Using GitHub Repository

  1. Clone the repository (ensure Git LFS is set up as described above).

  2. Navigate to the Alleleome directory:

    cd Alleleome
    
  3. Activate the virtual environment as instructed above.

  4. Install the package:

    pip install .
    

Usage

Modes

The package consists of 5 subprograms that should be run sequentially:

  1. prepare: Collect information on the genomes and genes/loci, and perform QC/QA.
  2. fasta: Use the collected information to create amino acid and nucleotide fasta files for alignment. At this steps it should be specified whether teh Core-alleleome should be anlyzed (default) or the Panalleleome (--pan).
  3. process: Run alignments using blast and mafft.
  4. analyze: Analyze and process the sequence alignments.
  5. preplot: Generate files required for plotting the results on PanKB.

The computationally intensive process and analyze subprograms can (and should typically) be run in parallel by specifying the number of available cores using -p <num>.

Running the Package

You can find the full usage and parameters of alleleome by using the --help function:

$ alleleome -h
usage: alleleome [-h] {prepare,fasta,process,analyze,preplot} ...

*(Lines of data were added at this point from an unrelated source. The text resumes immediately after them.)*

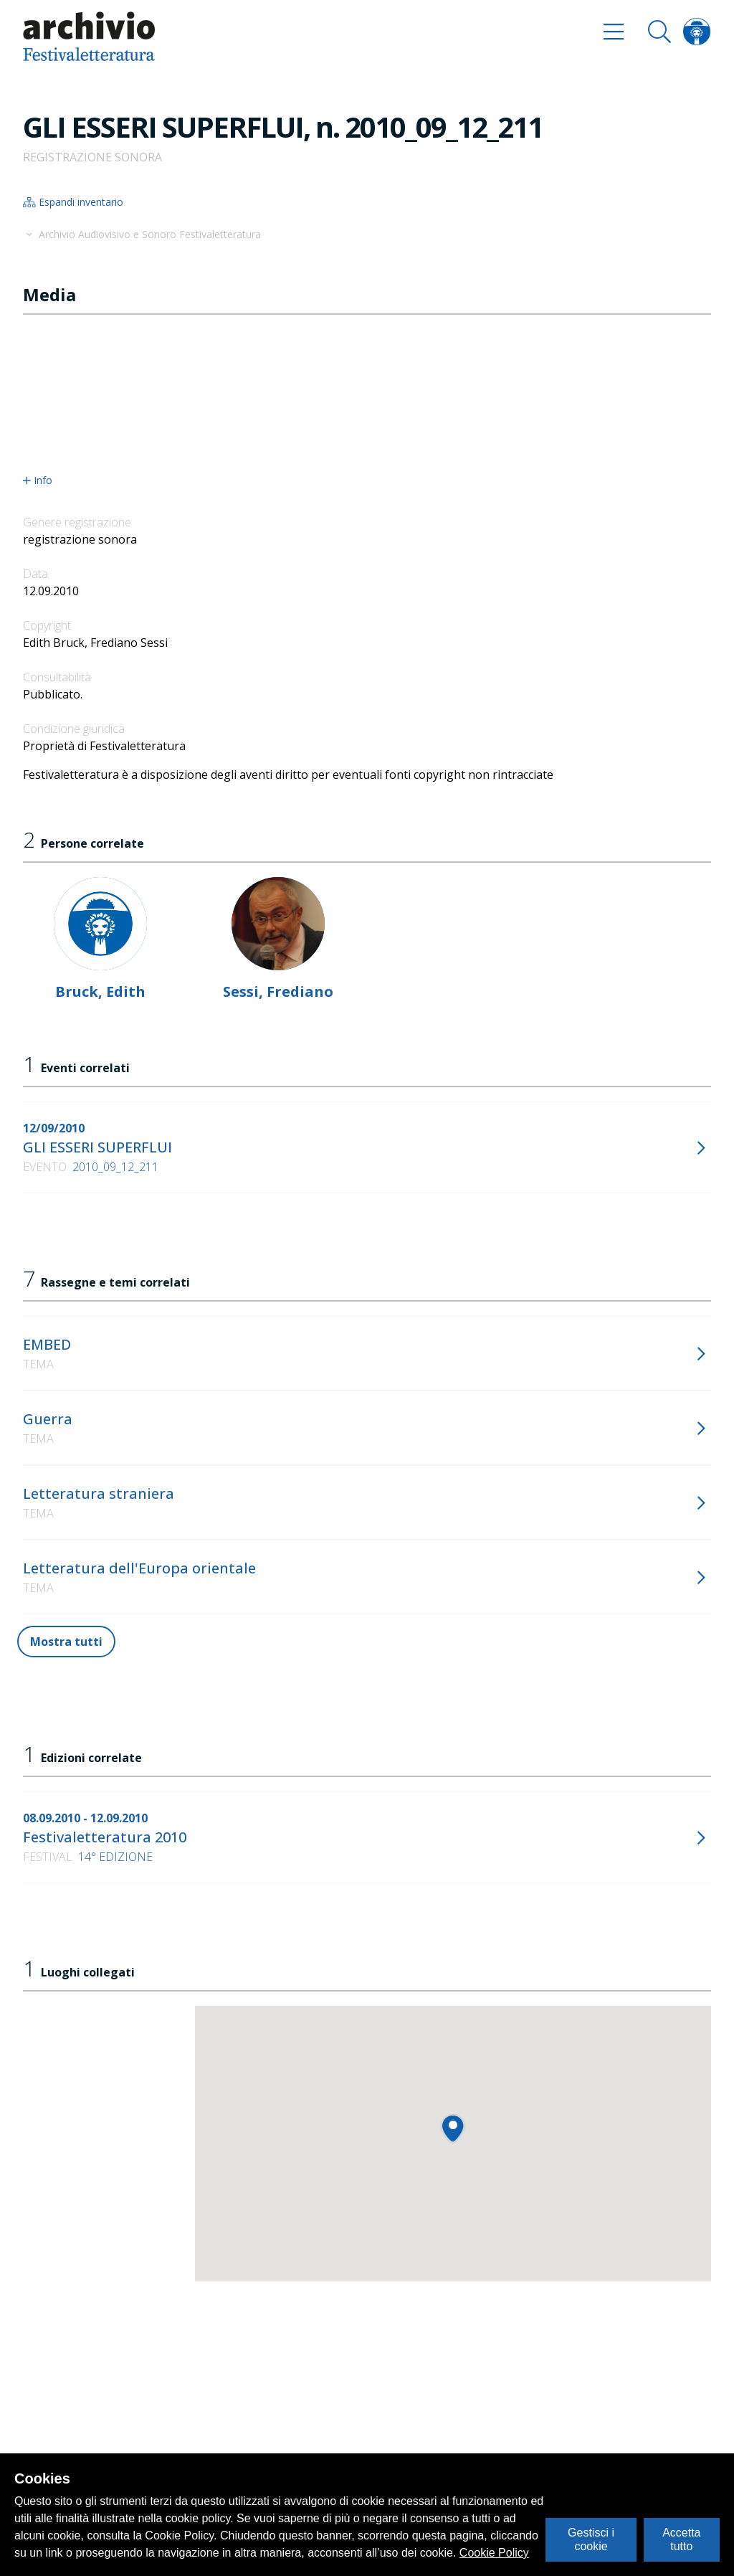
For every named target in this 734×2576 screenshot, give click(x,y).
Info (37, 480)
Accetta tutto (681, 2539)
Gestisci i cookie (591, 2539)
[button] (452, 2128)
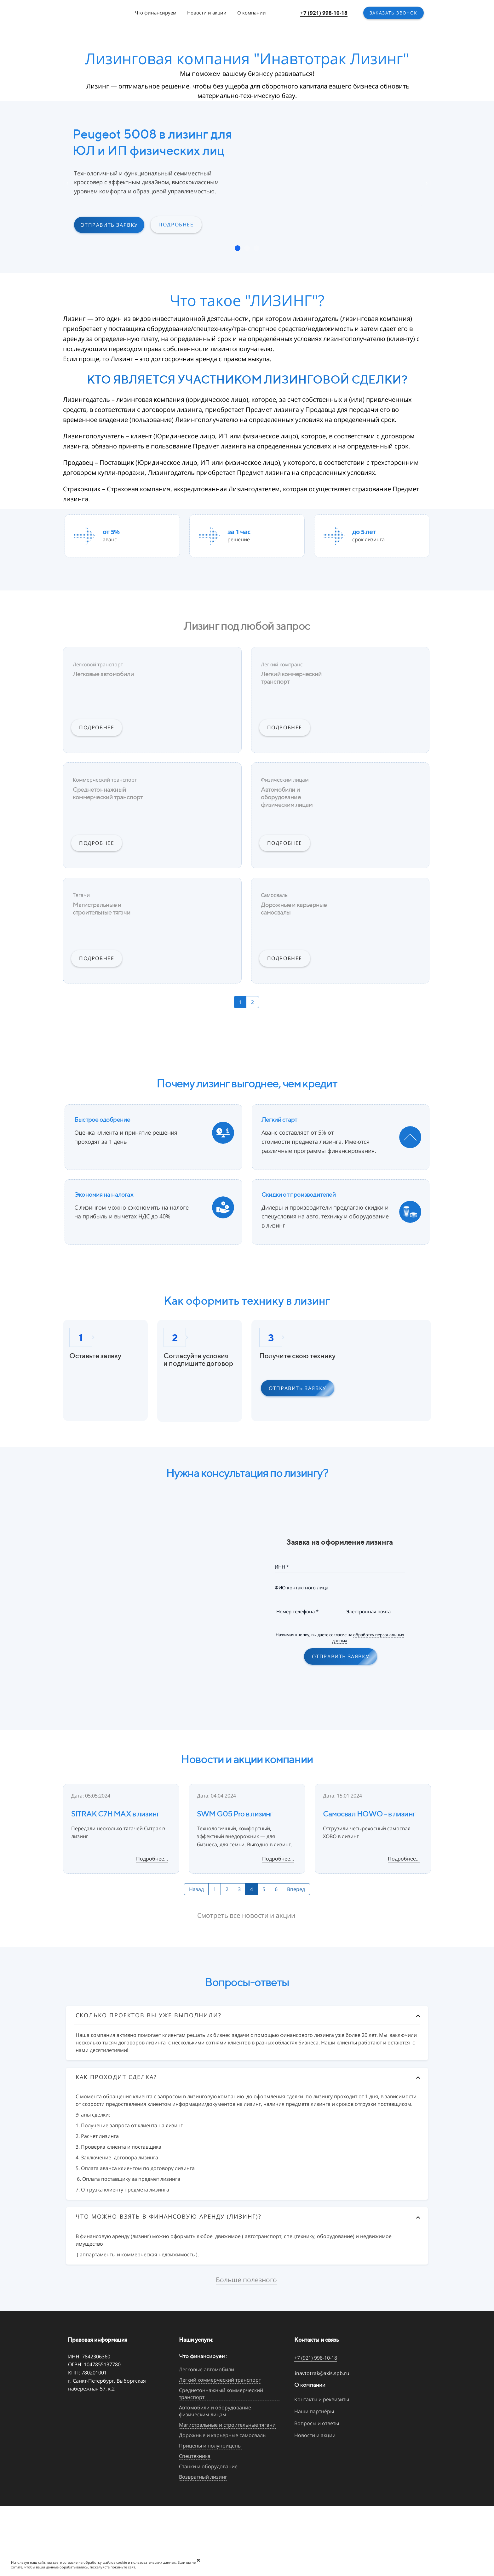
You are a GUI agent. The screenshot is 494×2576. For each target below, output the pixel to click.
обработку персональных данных (368, 1637)
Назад (196, 1889)
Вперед (296, 1889)
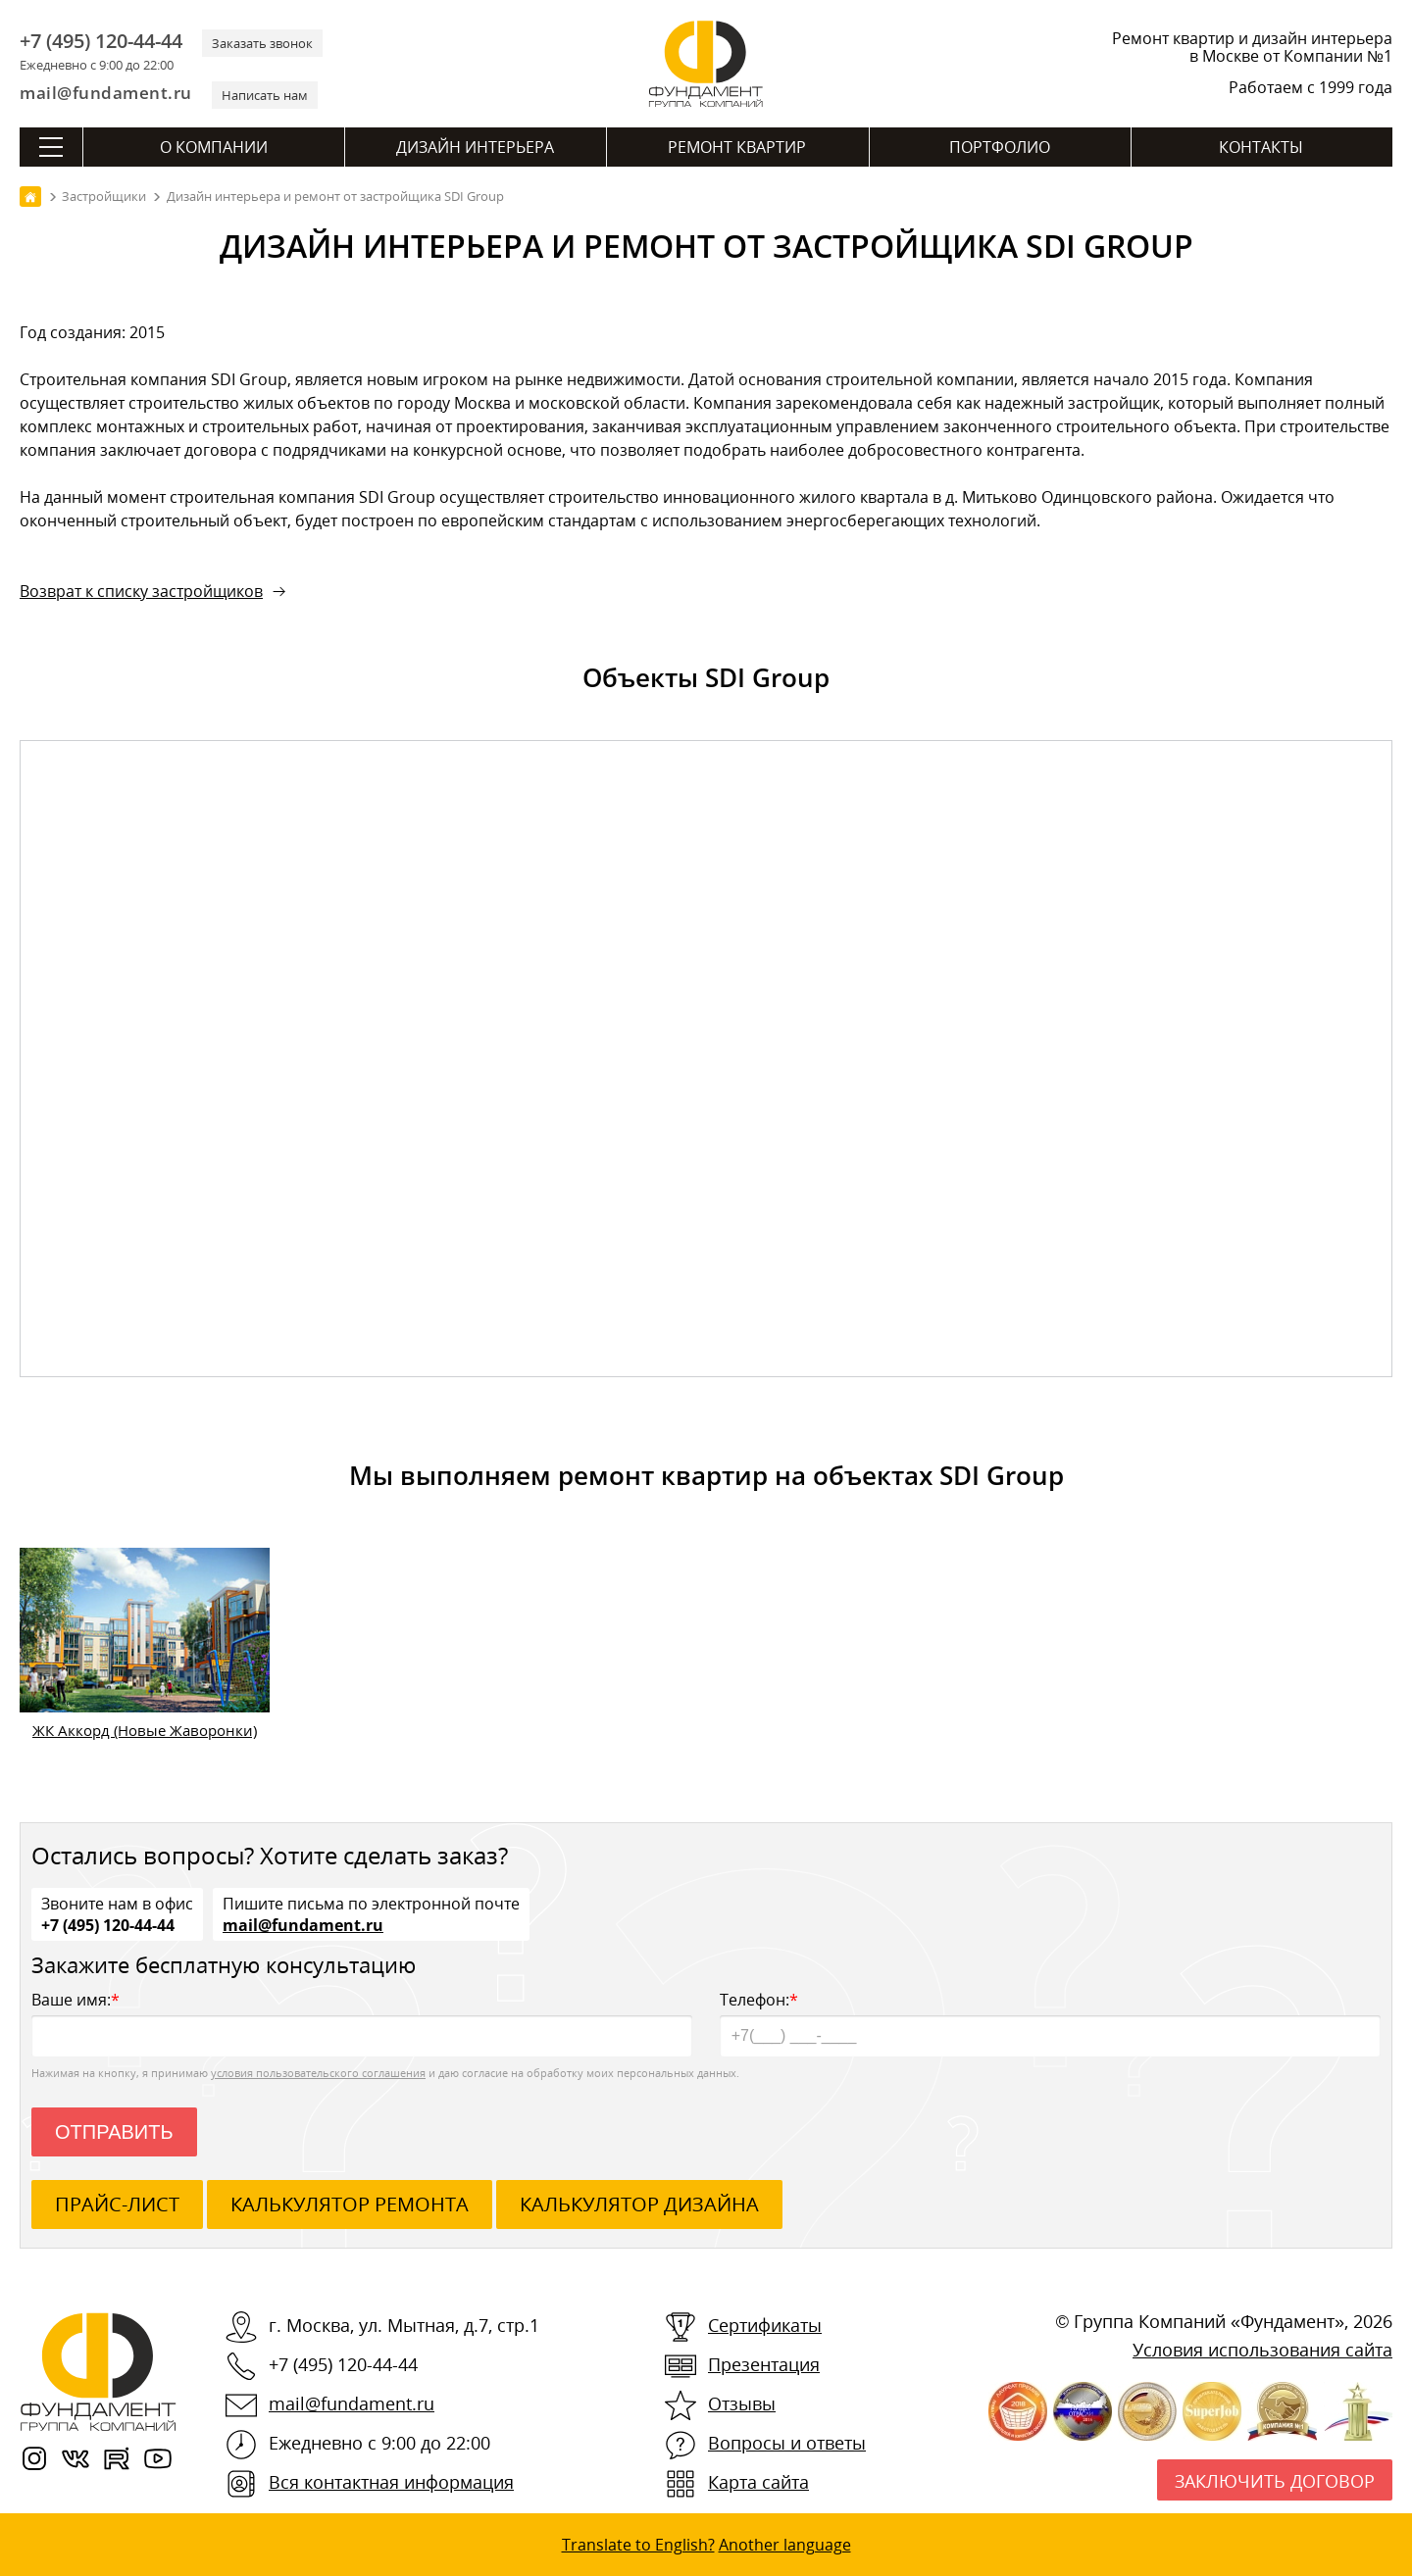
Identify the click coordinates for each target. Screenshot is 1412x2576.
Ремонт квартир (737, 147)
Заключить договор (1275, 2481)
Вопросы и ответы (787, 2442)
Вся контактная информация (391, 2482)
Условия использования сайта (1262, 2349)
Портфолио (999, 147)
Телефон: (1050, 2022)
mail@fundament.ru (106, 92)
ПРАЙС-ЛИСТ (117, 2204)
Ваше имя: (361, 2022)
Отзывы (742, 2403)
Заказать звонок (262, 43)
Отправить (114, 2132)
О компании (214, 147)
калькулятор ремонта (349, 2204)
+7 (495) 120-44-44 (101, 41)
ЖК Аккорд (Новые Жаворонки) (144, 1730)
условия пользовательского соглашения (318, 2072)
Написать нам (265, 95)
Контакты (1261, 147)
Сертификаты (765, 2325)
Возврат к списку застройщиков (141, 591)
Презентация (764, 2364)
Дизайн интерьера (475, 147)
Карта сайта (758, 2482)
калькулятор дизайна (639, 2204)
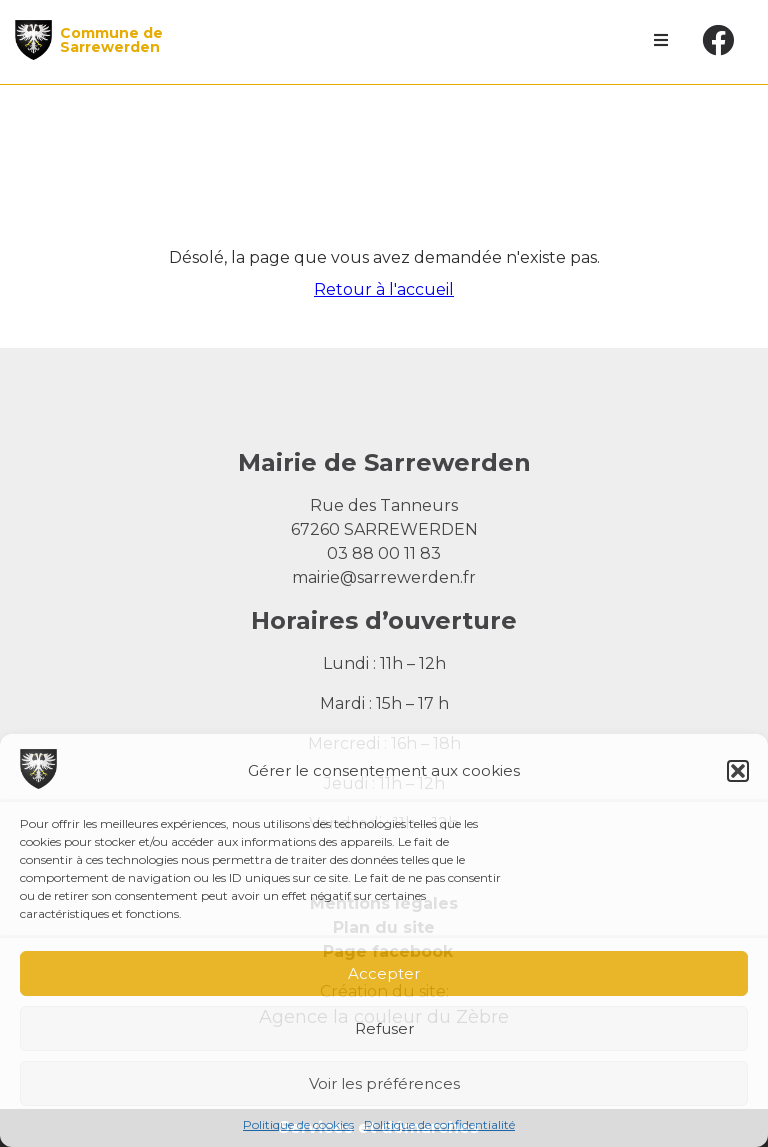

Alleleome - Explore and analyze natural sequence variations within the Open Reading Frames (ORFs) of alleles of genes in a species pan-genome.

positional arguments:
  {prepare,fasta,process,analyze,preplot}

options:
  -h, --help            show this help message and exit

The different modes should be run in the order: prepare > fasta > process > analyze > preplot. Info on the inputs and outputs for every mode can be found by invoking that mode with the --help argument. E.g.:

$ alleleome prepare -h
usage: alleleome prepare [-h] --gp_binary GP_BINARY --gp_locustag GP_LOCUSTAG --summary SUMMARY --summary_v2 SUMMARY_V2 --gbk_folder GBK_FOLDER --all_locustag ALL_LOCUSTAG --all_genes ALL_GENES --sel_locustag SEL_LOCUSTAG --sel_genes SEL_GENES

options:
  -h, --help            show this help message and exit
  --gp_binary GP_BINARY
                        Path to gene_presence_binary csv file.
  --gp_locustag GP_LOCUSTAG
                        Path to gene_presence_locustag csv file.
  --summary SUMMARY     Path to df_pangene_summary.csv file created by roary.
  --summary_v2 SUMMARY_V2
                        Path to the updated summary.
  --gbk_folder GBK_FOLDER
                        Folder containing GenBank files.
  --all_locustag ALL_LOCUSTAG
                        Path to all_locustags csv file.
  --all_genes ALL_GENES
                        Path to all_genes csv file.
  --sel_locustag SEL_LOCUSTAG
                        Path to sel_locustags csv file.
  --sel_genes SEL_GENES
                        Path to sel_genes csv file.

Features

Alleleome introduces the concept of "ORF alleleome," encapsulating the gene alleles found across all strains of a species, thus providing a comprehensive view of genome-scale sequence variations. This analysis can be instrumental in understanding sequence diversity characteristics and natural selection processes across different species within a family. The study of the alleleome offers insights into the genetic basis of natural selection in a species.

Key features include:

  • Analysis of sequence variants using the consensus sequence of ORFs.
  • Identification of dominant amino acids and their variants at specific positions.
  • Revealing natural sequence and structural variations compared with the consensus sequence and structural attributes.
  • Identification of genome-scale synonymous and non-synonymous mutations through the analysis of codon changes and their corresponding amino acid changes."

Built With

  • Python and Biopython.
  • Integrated with "BGCflow" workflow using SnakeMake.

License

This project is licensed under the MIT License - see the LICENSE file for details.